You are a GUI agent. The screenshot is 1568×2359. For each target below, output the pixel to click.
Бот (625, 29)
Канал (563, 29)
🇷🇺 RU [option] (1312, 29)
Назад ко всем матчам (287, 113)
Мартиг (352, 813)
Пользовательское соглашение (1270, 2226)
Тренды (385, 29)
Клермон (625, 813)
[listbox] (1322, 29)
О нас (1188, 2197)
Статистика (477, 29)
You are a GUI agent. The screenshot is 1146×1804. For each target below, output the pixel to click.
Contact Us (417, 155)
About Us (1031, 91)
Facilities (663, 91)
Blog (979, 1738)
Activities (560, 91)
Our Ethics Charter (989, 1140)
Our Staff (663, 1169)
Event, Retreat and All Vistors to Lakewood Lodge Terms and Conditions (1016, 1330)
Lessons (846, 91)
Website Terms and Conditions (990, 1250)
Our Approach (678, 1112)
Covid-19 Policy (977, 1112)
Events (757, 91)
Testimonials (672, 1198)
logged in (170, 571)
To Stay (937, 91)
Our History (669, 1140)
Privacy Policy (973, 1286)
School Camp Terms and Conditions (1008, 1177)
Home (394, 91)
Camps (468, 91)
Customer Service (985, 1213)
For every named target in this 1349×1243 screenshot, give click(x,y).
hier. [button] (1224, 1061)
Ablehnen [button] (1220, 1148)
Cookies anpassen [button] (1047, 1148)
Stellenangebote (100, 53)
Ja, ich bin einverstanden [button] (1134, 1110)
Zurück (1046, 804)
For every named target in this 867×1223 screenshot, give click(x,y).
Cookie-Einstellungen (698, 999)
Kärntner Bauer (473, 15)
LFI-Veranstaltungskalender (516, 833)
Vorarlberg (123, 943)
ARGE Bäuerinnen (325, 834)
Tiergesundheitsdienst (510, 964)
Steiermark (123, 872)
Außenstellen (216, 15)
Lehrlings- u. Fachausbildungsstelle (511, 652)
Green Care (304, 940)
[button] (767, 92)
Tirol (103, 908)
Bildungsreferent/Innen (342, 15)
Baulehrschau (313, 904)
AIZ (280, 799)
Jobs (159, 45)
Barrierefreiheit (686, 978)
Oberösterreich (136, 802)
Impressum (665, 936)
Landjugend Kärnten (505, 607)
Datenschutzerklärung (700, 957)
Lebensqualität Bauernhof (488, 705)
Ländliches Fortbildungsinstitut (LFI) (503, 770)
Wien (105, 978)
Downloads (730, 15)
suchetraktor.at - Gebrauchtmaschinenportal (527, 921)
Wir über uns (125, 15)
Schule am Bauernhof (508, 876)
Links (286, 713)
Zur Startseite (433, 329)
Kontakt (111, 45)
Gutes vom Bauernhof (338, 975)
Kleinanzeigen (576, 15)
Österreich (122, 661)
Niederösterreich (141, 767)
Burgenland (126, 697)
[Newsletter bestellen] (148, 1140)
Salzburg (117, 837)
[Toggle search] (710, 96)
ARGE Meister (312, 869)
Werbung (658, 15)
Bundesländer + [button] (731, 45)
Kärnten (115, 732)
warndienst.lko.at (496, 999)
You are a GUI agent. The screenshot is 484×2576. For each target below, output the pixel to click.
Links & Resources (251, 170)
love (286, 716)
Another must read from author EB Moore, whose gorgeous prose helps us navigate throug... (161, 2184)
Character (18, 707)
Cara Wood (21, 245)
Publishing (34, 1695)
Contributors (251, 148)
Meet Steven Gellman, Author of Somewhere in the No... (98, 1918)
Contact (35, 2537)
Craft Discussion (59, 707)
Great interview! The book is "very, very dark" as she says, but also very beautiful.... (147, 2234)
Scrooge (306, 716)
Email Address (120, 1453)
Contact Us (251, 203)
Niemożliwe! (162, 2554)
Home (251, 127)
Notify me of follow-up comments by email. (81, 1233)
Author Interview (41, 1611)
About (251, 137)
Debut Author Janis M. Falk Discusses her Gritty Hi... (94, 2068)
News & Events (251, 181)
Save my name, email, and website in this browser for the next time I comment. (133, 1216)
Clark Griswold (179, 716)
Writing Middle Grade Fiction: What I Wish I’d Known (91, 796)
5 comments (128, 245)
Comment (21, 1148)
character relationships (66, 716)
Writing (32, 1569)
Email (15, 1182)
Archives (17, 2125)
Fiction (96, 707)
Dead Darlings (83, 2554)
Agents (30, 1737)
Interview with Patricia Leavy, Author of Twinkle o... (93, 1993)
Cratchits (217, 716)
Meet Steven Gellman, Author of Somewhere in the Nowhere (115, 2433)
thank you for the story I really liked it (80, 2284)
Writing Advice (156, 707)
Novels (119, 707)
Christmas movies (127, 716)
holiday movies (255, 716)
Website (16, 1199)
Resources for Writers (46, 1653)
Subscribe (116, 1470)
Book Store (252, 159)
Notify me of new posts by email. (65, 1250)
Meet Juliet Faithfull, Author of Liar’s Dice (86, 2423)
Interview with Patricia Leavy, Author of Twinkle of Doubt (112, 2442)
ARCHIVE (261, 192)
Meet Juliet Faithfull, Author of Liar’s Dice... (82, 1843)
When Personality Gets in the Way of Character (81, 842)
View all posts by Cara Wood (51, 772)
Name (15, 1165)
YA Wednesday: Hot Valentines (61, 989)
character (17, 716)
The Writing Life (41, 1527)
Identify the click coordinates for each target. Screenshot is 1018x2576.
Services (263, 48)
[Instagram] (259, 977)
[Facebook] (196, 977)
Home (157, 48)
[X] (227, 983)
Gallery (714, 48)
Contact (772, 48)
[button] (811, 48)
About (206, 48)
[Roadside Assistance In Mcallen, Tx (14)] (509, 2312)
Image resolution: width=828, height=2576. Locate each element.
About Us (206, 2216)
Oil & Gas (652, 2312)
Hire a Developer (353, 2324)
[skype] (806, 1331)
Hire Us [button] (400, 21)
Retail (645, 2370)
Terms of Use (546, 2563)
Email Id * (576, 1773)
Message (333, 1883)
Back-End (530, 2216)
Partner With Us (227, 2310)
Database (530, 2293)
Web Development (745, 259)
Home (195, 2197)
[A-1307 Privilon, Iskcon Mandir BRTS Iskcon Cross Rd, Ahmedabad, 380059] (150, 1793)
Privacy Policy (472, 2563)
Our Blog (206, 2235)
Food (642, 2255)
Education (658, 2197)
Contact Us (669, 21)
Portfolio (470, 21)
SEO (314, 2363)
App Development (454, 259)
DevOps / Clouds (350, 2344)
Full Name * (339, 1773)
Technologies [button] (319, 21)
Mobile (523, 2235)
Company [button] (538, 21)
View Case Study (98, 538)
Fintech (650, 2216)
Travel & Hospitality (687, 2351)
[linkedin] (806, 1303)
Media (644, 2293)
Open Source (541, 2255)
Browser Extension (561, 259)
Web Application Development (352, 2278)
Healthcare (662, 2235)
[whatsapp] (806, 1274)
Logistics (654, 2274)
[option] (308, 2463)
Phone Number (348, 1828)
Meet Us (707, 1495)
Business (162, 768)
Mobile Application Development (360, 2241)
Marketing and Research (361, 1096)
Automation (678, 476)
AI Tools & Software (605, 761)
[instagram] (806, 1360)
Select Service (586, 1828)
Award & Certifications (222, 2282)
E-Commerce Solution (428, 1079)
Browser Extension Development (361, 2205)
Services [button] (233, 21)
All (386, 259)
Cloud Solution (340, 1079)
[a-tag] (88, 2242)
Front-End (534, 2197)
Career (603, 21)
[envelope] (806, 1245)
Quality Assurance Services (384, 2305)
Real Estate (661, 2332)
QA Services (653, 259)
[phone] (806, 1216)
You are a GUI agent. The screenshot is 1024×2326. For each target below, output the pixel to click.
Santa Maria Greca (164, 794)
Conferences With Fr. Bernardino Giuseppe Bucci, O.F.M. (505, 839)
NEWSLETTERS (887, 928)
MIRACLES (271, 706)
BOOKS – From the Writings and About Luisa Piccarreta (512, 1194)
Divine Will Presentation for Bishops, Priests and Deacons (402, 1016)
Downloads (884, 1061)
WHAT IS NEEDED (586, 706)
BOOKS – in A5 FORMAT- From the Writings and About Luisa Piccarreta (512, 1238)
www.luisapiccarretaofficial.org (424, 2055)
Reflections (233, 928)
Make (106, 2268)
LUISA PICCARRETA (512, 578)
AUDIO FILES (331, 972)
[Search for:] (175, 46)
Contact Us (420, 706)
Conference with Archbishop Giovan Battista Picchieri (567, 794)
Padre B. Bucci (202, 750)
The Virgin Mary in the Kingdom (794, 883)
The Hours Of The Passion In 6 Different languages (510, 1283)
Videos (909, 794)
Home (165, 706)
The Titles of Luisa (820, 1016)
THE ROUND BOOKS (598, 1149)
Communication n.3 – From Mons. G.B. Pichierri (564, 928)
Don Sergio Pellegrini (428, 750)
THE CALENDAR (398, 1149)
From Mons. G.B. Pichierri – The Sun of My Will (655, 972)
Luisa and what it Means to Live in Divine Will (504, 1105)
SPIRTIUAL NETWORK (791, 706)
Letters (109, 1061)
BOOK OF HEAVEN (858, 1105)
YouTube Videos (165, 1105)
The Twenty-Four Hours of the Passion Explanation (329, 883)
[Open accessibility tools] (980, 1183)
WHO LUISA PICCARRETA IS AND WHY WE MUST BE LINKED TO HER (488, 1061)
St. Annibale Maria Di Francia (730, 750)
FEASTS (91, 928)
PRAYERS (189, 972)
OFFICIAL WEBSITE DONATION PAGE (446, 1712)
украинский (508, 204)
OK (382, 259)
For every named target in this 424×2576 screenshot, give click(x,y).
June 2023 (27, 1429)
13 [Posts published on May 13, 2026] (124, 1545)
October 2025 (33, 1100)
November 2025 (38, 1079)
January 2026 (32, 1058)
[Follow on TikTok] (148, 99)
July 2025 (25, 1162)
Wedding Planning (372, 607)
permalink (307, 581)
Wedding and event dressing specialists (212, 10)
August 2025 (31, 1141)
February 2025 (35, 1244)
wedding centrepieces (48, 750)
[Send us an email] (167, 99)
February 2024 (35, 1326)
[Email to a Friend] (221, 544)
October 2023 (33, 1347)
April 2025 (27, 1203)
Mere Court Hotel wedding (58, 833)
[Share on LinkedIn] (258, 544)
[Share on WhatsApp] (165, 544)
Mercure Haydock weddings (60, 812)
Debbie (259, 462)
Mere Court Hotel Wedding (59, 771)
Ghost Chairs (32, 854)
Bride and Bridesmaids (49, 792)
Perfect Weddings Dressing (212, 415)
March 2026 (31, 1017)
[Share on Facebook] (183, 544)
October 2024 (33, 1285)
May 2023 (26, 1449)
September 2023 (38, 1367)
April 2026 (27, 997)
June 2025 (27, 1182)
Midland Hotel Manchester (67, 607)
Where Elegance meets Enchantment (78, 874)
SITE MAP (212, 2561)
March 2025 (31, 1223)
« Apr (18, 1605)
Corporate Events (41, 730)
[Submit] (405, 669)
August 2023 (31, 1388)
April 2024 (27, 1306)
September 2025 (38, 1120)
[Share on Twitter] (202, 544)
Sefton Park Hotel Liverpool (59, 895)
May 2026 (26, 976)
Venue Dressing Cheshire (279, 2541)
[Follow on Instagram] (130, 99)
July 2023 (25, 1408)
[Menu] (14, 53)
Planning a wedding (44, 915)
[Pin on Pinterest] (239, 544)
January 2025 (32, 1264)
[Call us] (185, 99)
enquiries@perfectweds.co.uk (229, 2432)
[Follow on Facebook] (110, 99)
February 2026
━━━━━━━━━━━━━━━━━━━━
→ TASK GOAL
Proceeding from the line containing "5 comments (128, 245)" through the line containing "Agents (30, 1737)", transcribe the lines above exactly, both end lines included.

→ RESULT OF THE TASK
5 comments (128, 245)
Comment (21, 1148)
character relationships (66, 716)
Writing (32, 1569)
Email (15, 1182)
Archives (17, 2125)
Fiction (96, 707)
Dead Darlings (83, 2554)
Agents (30, 1737)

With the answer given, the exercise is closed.